A businessman who builds amphibious cars has been warned he faces jail after supplying what a judge described as a "floating coffin" to a tour operator.

Tim Dutton, 59, of Worthing, was found guilty today of a trading standards offence after building and supplying a vehicle for use in the Lake District.

He now faces a possible sentence of up to two years in prison plus the possibility of an unlimited fine.

The judge also warned he would have to pay costs and compensation and was likely to be banned from holding a company directorship.

When Dutton's barrister Charlotte Eadie suggested that any financial penalty should be left until after the end of civil court proceedings, through which he has already been ordered to pay £33,860 compensation, Judge Paul Batty QC said: "He is not going to wriggle out of his responsibilities. That I will not countenance at all."

Dutton, former managing director of Amphibious Cars Ltd, of Littlehampton, was found guilty of "consenting or conniving at" supplying an amphibious vehicle whose claim that it was "for the purpose of carrying passengers on land and/or water" was false.

The company has now been wound up - just like eight other firms Dutton has been involved with since 1991.

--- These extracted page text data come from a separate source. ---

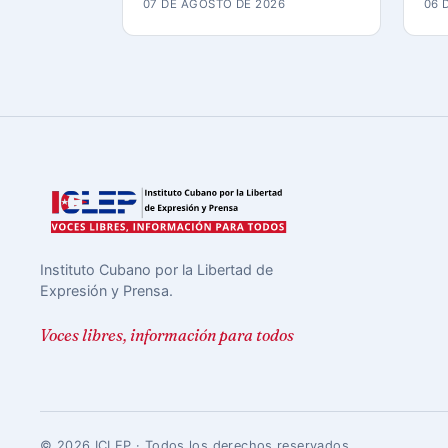
07 DE AGOSTO DE 2026
06 
Instituto Cubano por la Libertad de
Expresión y Prensa.
Voces libres, información para todos
© 2026 ICLEP · Todos los derechos reservados.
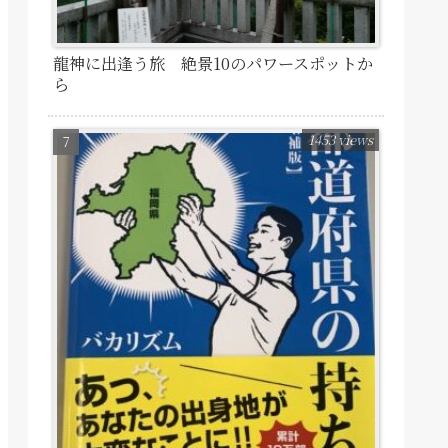
龍神に出逢う旅 絶景10のパワースポットか
ら
1453 views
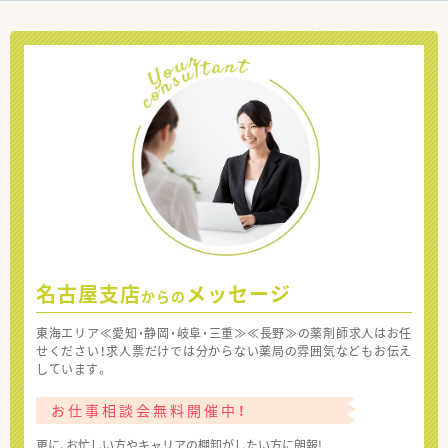
名古屋支店
メッセージ
からの
東海エリア≪愛知・静岡・岐阜・三重≫≪長野≫の薬剤師求人はお任
せください！求人票だけでは分からない薬局の雰囲気などもお伝え
しています。
お仕事相談会無料開催中！
更に、お忙しい方やキャリアの棚卸がしたい方に朗報!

The jury's unanimous guilty verdict was returned in less than an hour at Carlisle Crown Court.

Judge Batty told Dutton - appearing in court under his full name of Tim Dutton-Woolley: "In my judgment you were convicted - and in double quick time too - on overwhelming evidence."

The judge told him he found him "glib and dishonest" and warned him he deserved a "significant sentence".

He said the vehicle sold to Windermere businessman Adrian Cowdroy so he could provide family tours "straight from the mountain roads, down the slipway and onto the water" was "an absolute disgrace".

He said: "It was unsafe whether on land or on water. It was nothing short of a floating coffin."

During the trial Mr Cowdroy said he wanted to use the vehicle to give land-and-lake trips to tourists but said he had to give up his idea when he discovered it wasn't fit to be used either on land or water because it leaked and was unstable.

He said the vehicle - a specially converted long wheelbase Suzuki Jimny - was condemned as unroadworthy in a series of land-based inspections and refused a licence to be used on the lake when inspectors found it was not watertight.

Dutton was bailed on condition that he lives at his flat in Park Crescent, Worthing.

He will return to court to be sentenced on May 28.